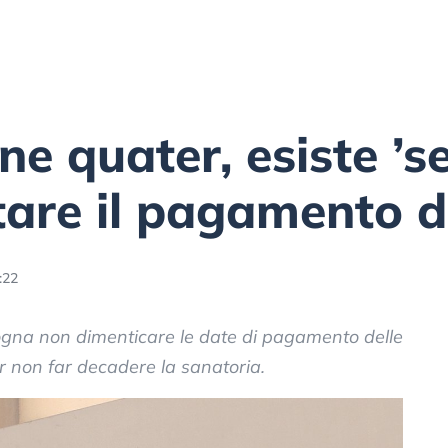
e quater, esiste ’s
tare il pagamento d
:22
gna non dimenticare le date di pagamento delle
r non far decadere la sanatoria.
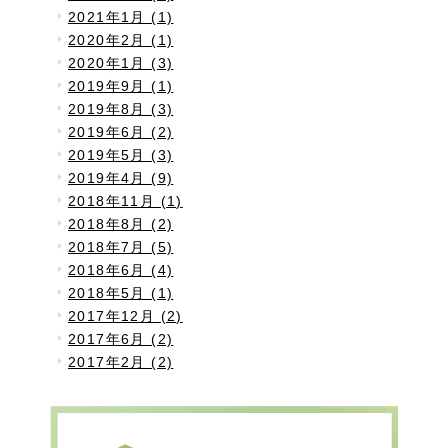
2021年1月 (1)
2020年2月 (1)
2020年1月 (3)
2019年9月 (1)
2019年8月 (3)
2019年6月 (2)
2019年5月 (3)
2019年4月 (9)
2018年11月 (1)
2018年8月 (2)
2018年7月 (5)
2018年6月 (4)
2018年5月 (1)
2017年12月 (2)
2017年6月 (2)
2017年2月 (2)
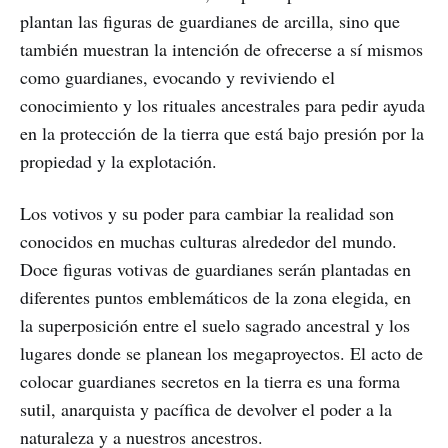
plantan las figuras de guardianes de arcilla, sino que
también muestran la intención de ofrecerse a sí mismos
como guardianes, evocando y reviviendo el
conocimiento y los rituales ancestrales para pedir ayuda
en la protección de la tierra que está bajo presión por la
propiedad y la explotación.
Los votivos y su poder para cambiar la realidad son
conocidos en muchas culturas alrededor del mundo.
Doce figuras votivas de guardianes serán plantadas en
diferentes puntos emblemáticos de la zona elegida, en
la superposición entre el suelo sagrado ancestral y los
lugares donde se planean los megaproyectos. El acto de
colocar guardianes secretos en la tierra es una forma
sutil, anarquista y pacífica de devolver el poder a la
naturaleza y a nuestros ancestros.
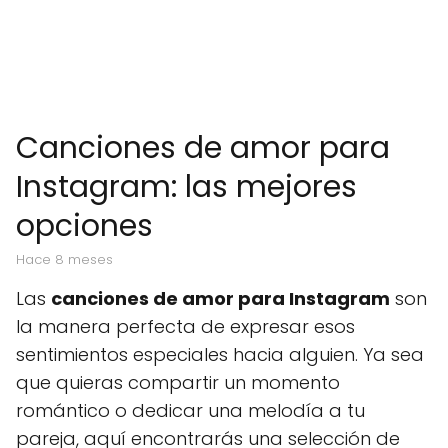
Canciones de amor para
Instagram: las mejores
opciones
hace 8 meses
Las
canciones de amor para Instagram
son
la manera perfecta de expresar esos
sentimientos especiales hacia alguien. Ya sea
que quieras compartir un momento
romántico o dedicar una melodía a tu
pareja, aquí encontrarás una selección de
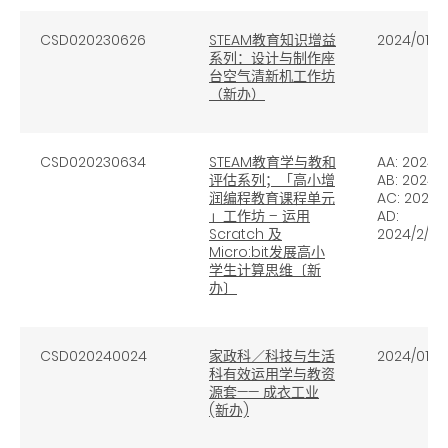
CSD020230626
STEAM教育知识增益
2024/01/3
系列：设计与制作座
台空气清新机工作坊
（新办）
CSD020230634
STEAM教育学与教和
AA: 2024/1
评估系列；「高小增
AB: 2024/2
润编程教育课程单元
AC: 2024/2
」工作坊 – 运用
AD:
Scratch 及
2024/2/28
Micro:bit发展高小
学生计算思维〔新
办〕
CSD020240024
家政科／科技与生活
2024/01/2
科有效运用学与教资
源套—— 成衣工业
(新办)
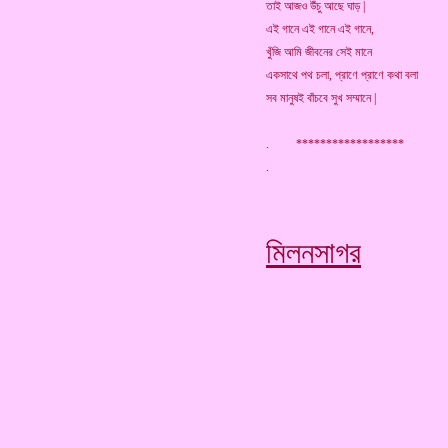
তাই আজও উঁচু আছে ঘাড় |
এই গানে এই গানে এই গানে,
খুঁজি আমি জীবনের সেই মানে
একসাথে পথ চলা, প্রাণে প্রাণে কথা বলা
সব মানুষই বাঁচবে সুখ সম্মানে |
. ******************
মিলনসাগর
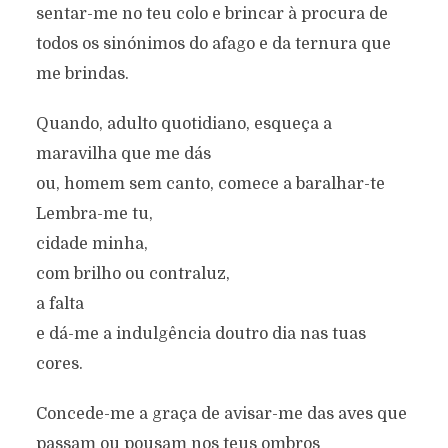
sentar-me no teu colo e brincar à procura de
todos os sinónimos do afago e da ternura que
me brindas.
Quando, adulto quotidiano, esqueça a
maravilha que me dás
ou, homem sem canto, comece a baralhar-te
Lembra-me tu,
cidade minha,
com brilho ou contraluz,
a falta
e dá-me a indulgência doutro dia nas tuas
cores.
Concede-me a graça de avisar-me das aves que
passam ou pousam nos teus ombros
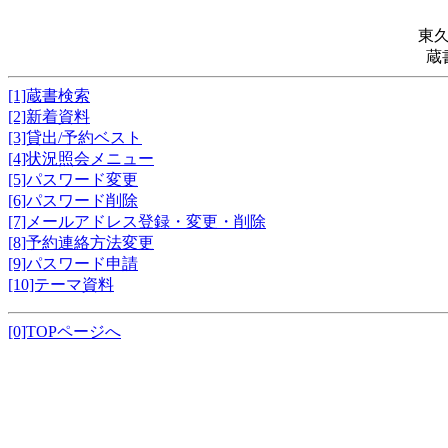
東
蔵
[1]蔵書検索
[2]新着資料
[3]貸出/予約ベスト
[4]状況照会メニュー
[5]パスワード変更
[6]パスワード削除
[7]メールアドレス登録・変更・削除
[8]予約連絡方法変更
[9]パスワード申請
[10]テーマ資料
[0]TOPページへ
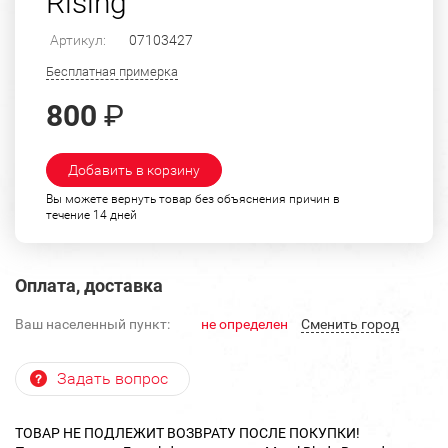
Rising"
Артикул:
07103427
Бесплатная примерка
800
₽
Добавить в корзину
Вы можете вернуть товар без объяснения причин в
течение 14 дней
Оплата, доставка
Ваш населенный пункт:
не определен
Cменить город
Задать вопрос
ТОВАР НЕ ПОДЛЕЖИТ ВОЗВРАТУ ПОСЛЕ ПОКУПКИ!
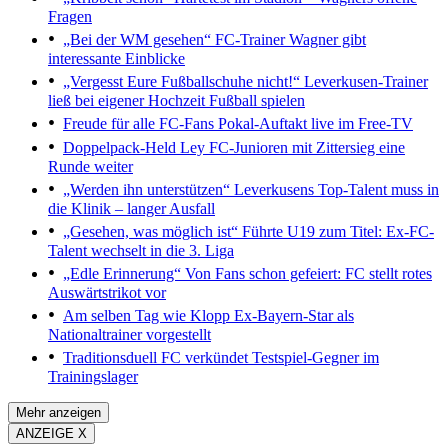
Fragen
„Bei der WM gesehen“
FC-Trainer Wagner gibt
interessante Einblicke
„Vergesst Eure Fußballschuhe nicht!“
Leverkusen-Trainer
ließ bei eigener Hochzeit Fußball spielen
Freude für alle FC-Fans
Pokal-Auftakt live im Free-TV
Doppelpack-Held Ley
FC-Junioren mit Zittersieg eine
Runde weiter
„Werden ihn unterstützen“
Leverkusens Top-Talent muss in
die Klinik – langer Ausfall
„Gesehen, was möglich ist“
Führte U19 zum Titel: Ex-FC-
Talent wechselt in die 3. Liga
„Edle Erinnerung“
Von Fans schon gefeiert: FC stellt rotes
Auswärtstrikot vor
Am selben Tag wie Klopp
Ex-Bayern-Star als
Nationaltrainer vorgestellt
Traditionsduell
FC verkündet Testspiel-Gegner im
Trainingslager
Mehr anzeigen
ANZEIGE X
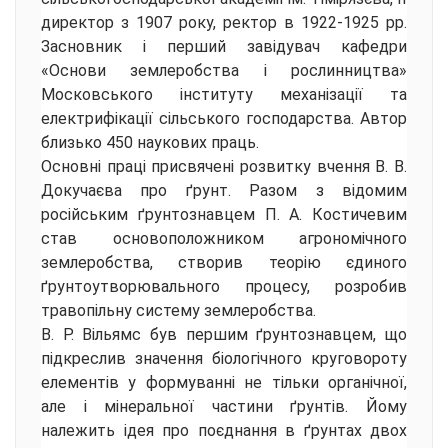
директор з 1907 року, ректор в 1922-1925 рр.
Засновник і перший завідувач кафедри
«Основи землеробства і рослинництва»
Московського інституту механізації та
електрифікації сільського господарства. Автор
близько 450 наукових праць.
Основні праці присвячені розвитку вчення В. В.
Докучаєва про ґрунт. Разом з відомим
російським ґрунтознавцем П. А. Костичевим
став основоположником агрономічного
землеробства, створив теорію єдиного
ґрунтоутворювального процесу, розробив
травопільну систему землеробства.
В. Р. Вільямс був першим ґрунтознавцем, що
підкреслив значення біологічного круговороту
елементів у формуванні не тільки органічної,
але і мінеральної частини ґрунтів. Йому
належить ідея про поєднання в ґрунтах двох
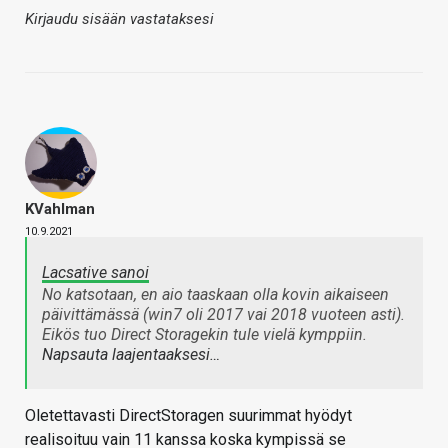
Kirjaudu sisään vastataksesi
KVahlman
10.9.2021
Lacsative sanoi
No katsotaan, en aio taaskaan olla kovin aikaiseen
päivittämässä (win7 oli 2017 vai 2018 vuoteen asti).
Eikös tuo Direct Storagekin tule vielä kymppiin.
Napsauta laajentaaksesi…
Oletettavasti DirectStoragen suurimmat hyödyt
realisoituu vain 11 kanssa koska kympissä se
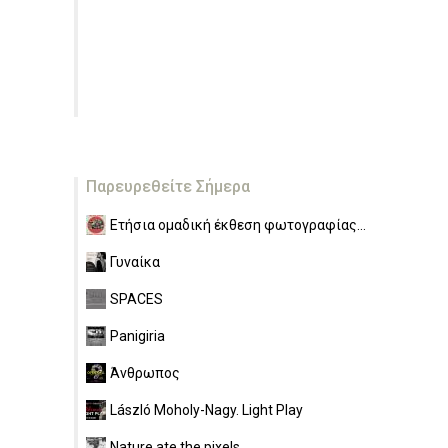
Παρευρεθείτε Σήμερα
Ετήσια ομαδική έκθεση φωτογραφίας...
Γυναίκα
SPACES
Panigiria
Άνθρωπος
László Moholy-Nagy. Light Play
Nature ate the pixels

=== ASSIGNMENT ===
All of the material above should be written out exactly as given, minus any images.

=== EXERCISE RESULT ===
e quater, esiste ’s
tare il pagamento d
:22
gna non dimenticare le date di pagamento delle
r non far decadere la sanatoria.
2021年1月 (1)
2020年2月 (1)
2020年1月 (3)
2019年9月 (1)
2019年8月 (3)
2019年6月 (2)
2019年5月 (3)
2019年4月 (9)
2018年11月 (1)
2018年8月 (2)
2018年7月 (5)
2018年6月 (4)
2018年5月 (1)
2017年12月 (2)
2017年6月 (2)
2017年2月 (2)
plantan las figuras de guardianes de arcilla, sino que
también muestran la intención de ofrecerse a sí mismos
como guardianes, evocando y reviviendo el
conocimiento y los rituales ancestrales para pedir ayuda
en la protección de la tierra que está bajo presión por la
propiedad y la explotación.
Los votivos y su poder para cambiar la realidad son
conocidos en muchas culturas alrededor del mundo.
Doce figuras votivas de guardianes serán plantadas en
diferentes puntos emblemáticos de la zona elegida, en
la superposición entre el suelo sagrado ancestral y los
lugares donde se planean los megaproyectos. El acto de
colocar guardianes secretos en la tierra es una forma
sutil, anarquista y pacífica de devolver el poder a la
naturaleza y a nuestros ancestros.
Canciones de amor para
Instagram: las mejores
opciones
hace 8 meses
Las
canciones de amor para Instagram
son
la manera perfecta de expresar esos
sentimientos especiales hacia alguien. Ya sea
que quieras compartir un momento
romántico o dedicar una melodía a tu
pareja, aquí encontrarás una selección de
CSD020230626
STEAM教育知识增益
2024/01/3
系列：设计与制作座
台空气清新机工作坊
（新办）
CSD020230634
STEAM教育学与教和
AA: 2024/1
评估系列；「高小增
AB: 2024/2
润编程教育课程单元
AC: 2024/2
」工作坊 – 运用
AD:
Scratch 及
2024/2/28
Micro:bit发展高小
学生计算思维〔新
办〕
CSD020240024
家政科／科技与生活
2024/01/2
科有效运用学与教资
源套—— 成衣工业
(新办)
তাই আজও উঁচু আছে ঘাড় |
এই গানে এই গানে এই গানে,
খুঁজি আমি জীবনের সেই মানে
একসাথে পথ চলা, প্রাণে প্রাণে কথা বলা
সব মানুষই বাঁচবে সুখ সম্মানে |
. ******************
মিলনসাগর
sentar-me no teu colo e brincar à procura de
todos os sinónimos do afago e da ternura que
me brindas.
Quando, adulto quotidiano, esqueça a
maravilha que me dás
ou, homem sem canto, comece a baralhar-te
Lembra-me tu,
cidade minha,
com brilho ou contraluz,
a falta
e dá-me a indulgência doutro dia nas tuas
cores.
Concede-me a graça de avisar-me das aves que
passam ou pousam nos teus ombros
東
蔵
[1]蔵書検索
[2]新着資料
[3]貸出/予約ベスト
[4]状況照会メニュー
[5]パスワード変更
[6]パスワード削除
[7]メールアドレス登録・変更・削除
[8]予約連絡方法変更
[9]パスワード申請
[10]テーマ資料
[0]TOPページへ
Rising"
Артикул:
07103427
Бесплатная примерка
800
₽
Добавить в корзину
Вы можете вернуть товар без объяснения причин в
течение 14 дней
Оплата, доставка
Ваш населенный пункт:
не определен
Cменить город
Задать вопрос
ТОВАР НЕ ПОДЛЕЖИТ ВОЗВРАТУ ПОСЛЕ ПОКУПКИ!
Fragen
„Bei der WM gesehen“
FC-Trainer Wagner gibt
interessante Einblicke
„Vergesst Eure Fußballschuhe nicht!“
Leverkusen-Trainer
ließ bei eigener Hochzeit Fußball spielen
Freude für alle FC-Fans
Pokal-Auftakt live im Free-TV
Doppelpack-Held Ley
FC-Junioren mit Zittersieg eine
Runde weiter
„Werden ihn unterstützen“
Leverkusens Top-Talent muss in
die Klinik – langer Ausfall
„Gesehen, was möglich ist“
Führte U19 zum Titel: Ex-FC-
Talent wechselt in die 3. Liga
„Edle Erinnerung“
Von Fans schon gefeiert: FC stellt rotes
Auswärtstrikot vor
Am selben Tag wie Klopp
Ex-Bayern-Star als
Nationaltrainer vorgestellt
Traditionsduell
FC verkündet Testspiel-Gegner im
Trainingslager
Mehr anzeigen
ANZEIGE X
директор з 1907 року, ректор в 1922-1925 рр.
Засновник і перший завідувач кафедри
«Основи землеробства і рослинництва»
Московського інституту механізації та
електрифікації сільського господарства. Автор
близько 450 наукових праць.
Основні праці присвячені розвитку вчення В. В.
Докучаєва про ґрунт. Разом з відомим
російським ґрунтознавцем П. А. Костичевим
став основоположником агрономічного
землеробства, створив теорію єдиного
ґрунтоутворювального процесу, розробив
травопільну систему землеробства.
В. Р. Вільямс був першим ґрунтознавцем, що
підкреслив значення біологічного круговороту
елементів у формуванні не тільки органічної,
але і мінеральної частини ґрунтів. Йому
належить ідея про поєднання в ґрунтах двох
Kirjaudu sisään vastataksesi
KVahlman
10.9.2021
Lacsative sanoi
No katsotaan, en aio taaskaan olla kovin aikaiseen
päivittämässä (win7 oli 2017 vai 2018 vuoteen asti).
Eikös tuo Direct Storagekin tule vielä kymppiin.
Napsauta laajentaaksesi…
Oletettavasti DirectStoragen suurimmat hyödyt
realisoituu vain 11 kanssa koska kympissä se
Παρευρεθείτε Σήμερα
Ετήσια ομαδική έκθεση φωτογραφίας...
Γυναίκα
SPACES
Panigiria
Άνθρωπος
László Moholy-Nagy. Light Play
Nature ate the pixels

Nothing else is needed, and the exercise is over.